=== Work order ===
Among the records below, which lines contain the string "hours"? Report them.

[Page segmentation data]
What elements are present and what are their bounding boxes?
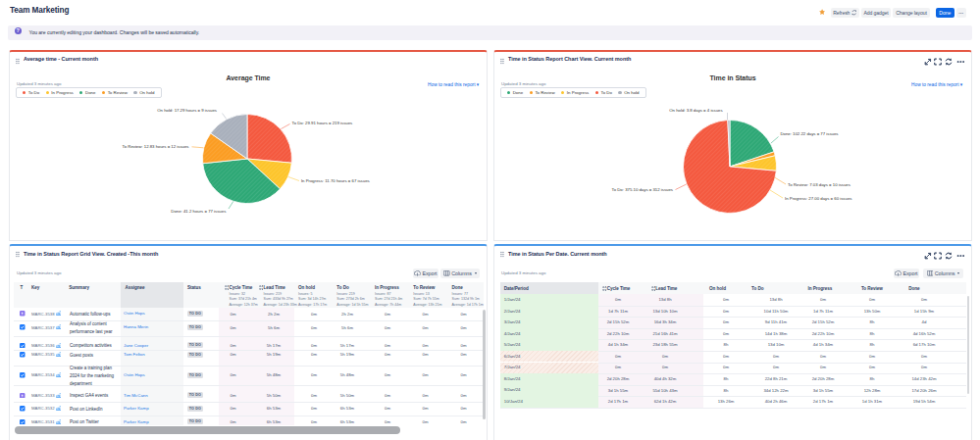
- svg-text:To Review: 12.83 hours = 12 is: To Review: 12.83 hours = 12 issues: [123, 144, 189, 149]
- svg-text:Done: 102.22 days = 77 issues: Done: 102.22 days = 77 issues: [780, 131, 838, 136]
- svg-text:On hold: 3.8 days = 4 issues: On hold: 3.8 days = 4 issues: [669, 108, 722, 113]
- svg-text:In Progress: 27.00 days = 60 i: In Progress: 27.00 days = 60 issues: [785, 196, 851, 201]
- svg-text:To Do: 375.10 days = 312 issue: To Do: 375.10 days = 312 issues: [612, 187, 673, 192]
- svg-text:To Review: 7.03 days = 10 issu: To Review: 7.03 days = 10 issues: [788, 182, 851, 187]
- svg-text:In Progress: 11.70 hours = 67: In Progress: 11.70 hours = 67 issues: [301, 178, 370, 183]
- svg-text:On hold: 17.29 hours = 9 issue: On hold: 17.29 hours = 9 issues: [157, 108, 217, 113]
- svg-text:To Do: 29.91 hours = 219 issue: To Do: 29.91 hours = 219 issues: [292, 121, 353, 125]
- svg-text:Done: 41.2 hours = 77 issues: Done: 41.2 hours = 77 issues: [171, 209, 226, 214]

=== Response ===
- svg-text:To Review: 12.83 hours = 12 is: To Review: 12.83 hours = 12 issues: [123, 144, 189, 149]
- svg-text:In Progress: 11.70 hours = 67: In Progress: 11.70 hours = 67 issues: [301, 178, 370, 183]
- svg-text:On hold: 17.29 hours = 9 issue: On hold: 17.29 hours = 9 issues: [157, 108, 217, 113]
- svg-text:To Do: 29.91 hours = 219 issue: To Do: 29.91 hours = 219 issues: [292, 121, 353, 125]
- svg-text:Done: 41.2 hours = 77 issues: Done: 41.2 hours = 77 issues: [171, 209, 226, 214]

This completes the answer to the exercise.